+++ DATA TO USE +++

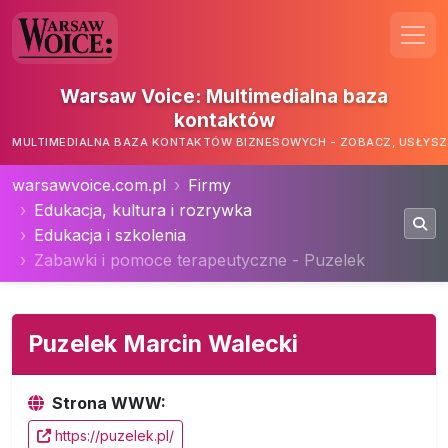
Warsaw Voice: Multimedialna baza
kontaktów
MULTIMEDIALNA BAZA KONTAKTÓW BIZNESOWYCH - ZOBACZ, USŁYSZ,
warsawvoice.com.pl
Firmy
Edukacja, kultura i rozrywka
Edukacja i szkolenia
Zabawki i pomoce terapeutyczne - Puzelek
Puzelek Marcin Walecki
Strona WWW:
https://puzelek.pl/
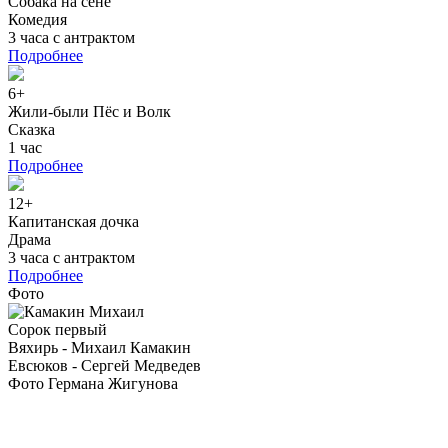
Собака на сене
Комедия
3 часа с антрактом
Подробнее
6+
Жили-были Пёс и Волк
Сказка
1 час
Подробнее
12+
Капитанская дочка
Драма
3 часа с антрактом
Подробнее
Фото
Сорок первый
Вяхирь - Михаил Камакин
Евсюков - Сергей Медведев
Фото Германа Жигунова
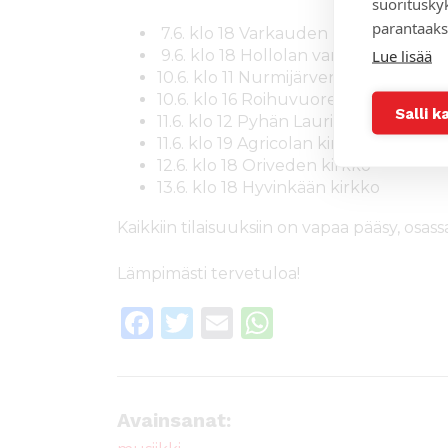
suoritusky
parantaaks
7.6. klo 18 Varkauden kirkko
9.6. klo 18 Hollolan vanha kirkko
Lue lisää
10.6. klo 11 Nurmijärven kirkonkylän t
10.6. klo 16 Roihuvuoren kirkko (Hels
Salli k
11.6. klo 12 Pyhän Laurin kirkko (mes
11.6. klo 19 Agricolan kirkko (Tuomas
12.6. klo 18 Oriveden kirkko
13.6. klo 18 Hyvinkään kirkko
Kaikkiin tilaisuuksiin on vapaa pääsy, osas
Lämpimästi tervetuloa!
F
T
E
W
a
w
m
h
c
it
ai
a
e
te
l
ts
Avainsanat:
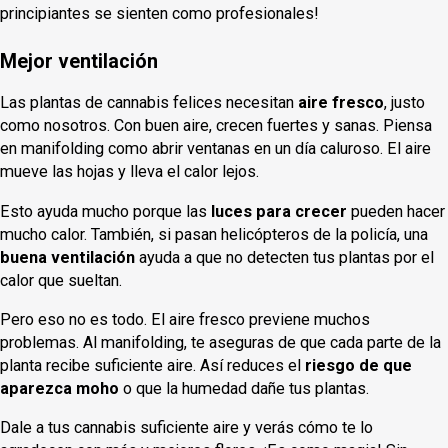
principiantes se sienten como profesionales!
Mejor ventilación
Las plantas de cannabis felices necesitan
aire fresco
, justo
como nosotros. Con buen aire, crecen fuertes y sanas. Piensa
en manifolding como abrir ventanas en un día caluroso. El aire
mueve las hojas y lleva el calor lejos.
Esto ayuda mucho porque las
luces para crecer
pueden hacer
mucho calor. También, si pasan helicópteros de la policía, una
buena ventilación
ayuda a que no detecten tus plantas por el
calor que sueltan.
Pero eso no es todo. El aire fresco previene muchos
problemas. Al manifolding, te aseguras de que cada parte de la
planta recibe suficiente aire. Así reduces el
riesgo de que
aparezca moho
o que la humedad dañe tus plantas.
Dale a tus cannabis suficiente aire y verás cómo te lo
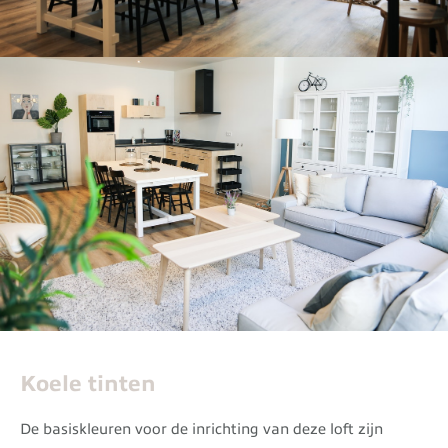
Koele tinten
De basiskleuren voor de inrichting van deze loft zijn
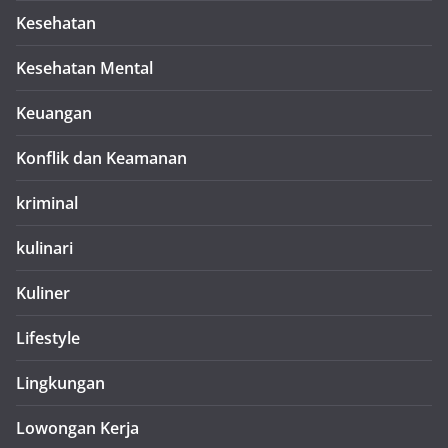
Kesehatan
Kesehatan Mental
Keuangan
Konflik dan Keamanan
kriminal
kulinari
Kuliner
Lifestyle
Lingkungan
Lowongan Kerja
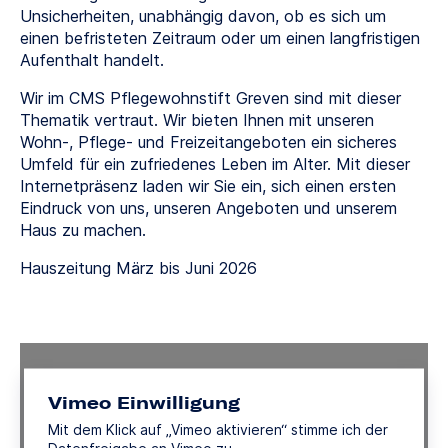
Unsicherheiten, unabhängig davon, ob es sich um
einen befristeten Zeitraum oder um einen langfristigen
Aufenthalt handelt.
Wir im CMS Pflegewohnstift Greven sind mit dieser
Thematik vertraut. Wir bieten Ihnen mit unseren
Wohn-, Pflege- und Freizeitangeboten ein sicheres
Umfeld für ein zufriedenes Leben im Alter. Mit dieser
Internetpräsenz laden wir Sie ein, sich einen ersten
Eindruck von uns, unseren Angeboten und unserem
Haus zu machen.
Hauszeitung März bis Juni 2026
Vimeo Einwilligung
Mit dem Klick auf „Vimeo aktivieren“ stimme ich der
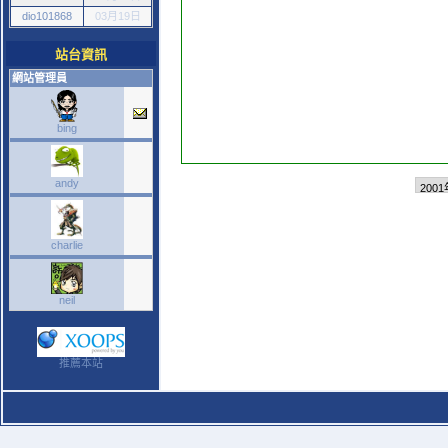
dio101868
03月19日
站台資訊
網站管理員
bing
andy
charlie
neil
推薦本站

+++

*DIRECTIONS*. Apart from its pictures, the material above should be repeated exactly.

*FINAL ANSWER*.
Warsaw Voice: Multimedialna baza
kontaktów
MULTIMEDIALNA BAZA KONTAKTÓW BIZNESOWYCH - ZOBACZ, USŁYSZ,
warsawvoice.com.pl
Firmy
Edukacja, kultura i rozrywka
Edukacja i szkolenia
Zabawki i pomoce terapeutyczne - Puzelek
Puzelek Marcin Walecki
Strona WWW:
https://puzelek.pl/
Собака на сене
Комедия
3 часа с антрактом
Подробнее
6+
Жили-были Пёс и Волк
Сказка
1 час
Подробнее
12+
Капитанская дочка
Драма
3 часа с антрактом
Подробнее
Фото
Сорок первый
Вяхирь - Михаил Камакин
Евсюков - Сергей Медведев
Фото Германа Жигунова
suoritusky
parantaaks
7.6. klo 18 Varkauden kirkko
9.6. klo 18 Hollolan vanha kirkko
Lue lisää
10.6. klo 11 Nurmijärven kirkonkylän t
10.6. klo 16 Roihuvuoren kirkko (Hels
Salli k
11.6. klo 12 Pyhän Laurin kirkko (mes
11.6. klo 19 Agricolan kirkko (Tuomas
12.6. klo 18 Oriveden kirkko
13.6. klo 18 Hyvinkään kirkko
Kaikkiin tilaisuuksiin on vapaa pääsy, osas
Lämpimästi tervetuloa!
F
T
E
W
a
w
m
h
c
it
ai
a
e
te
l
ts
Avainsanat:
principiantes se sienten como profesionales!
Mejor ventilación
Las plantas de cannabis felices necesitan
aire fresco
, justo
como nosotros. Con buen aire, crecen fuertes y sanas. Piensa
en manifolding como abrir ventanas en un día caluroso. El aire
mueve las hojas y lleva el calor lejos.
Esto ayuda mucho porque las
luces para crecer
pueden hacer
mucho calor. También, si pasan helicópteros de la policía, una
buena ventilación
ayuda a que no detecten tus plantas por el
calor que sueltan.
Pero eso no es todo. El aire fresco previene muchos
problemas. Al manifolding, te aseguras de que cada parte de la
planta recibe suficiente aire. Así reduces el
riesgo de que
aparezca moho
o que la humedad dañe tus plantas.
Dale a tus cannabis suficiente aire y verás cómo te lo
Koele tinten
De basiskleuren voor de inrichting van deze loft zijn
Kesehatan
Kesehatan Mental
Keuangan
Konflik dan Keamanan
kriminal
kulinari
Kuliner
Lifestyle
Lingkungan
Lowongan Kerja
Unsicherheiten, unabhängig davon, ob es sich um
einen befristeten Zeitraum oder um einen langfristigen
Aufenthalt handelt.
Wir im CMS Pflegewohnstift Greven sind mit dieser
Thematik vertraut. Wir bieten Ihnen mit unseren
Wohn-, Pflege- und Freizeitangeboten ein sicheres
Umfeld für ein zufriedenes Leben im Alter. Mit dieser
Internetpräsenz laden wir Sie ein, sich einen ersten
Eindruck von uns, unseren Angeboten und unserem
Haus zu machen.
Hauszeitung März bis Juni 2026
Vimeo Einwilligung
Mit dem Klick auf „Vimeo aktivieren“ stimme ich der
dio101868
03月19日
站台資訊
網站管理員
bing
andy
charlie
neil
推薦本站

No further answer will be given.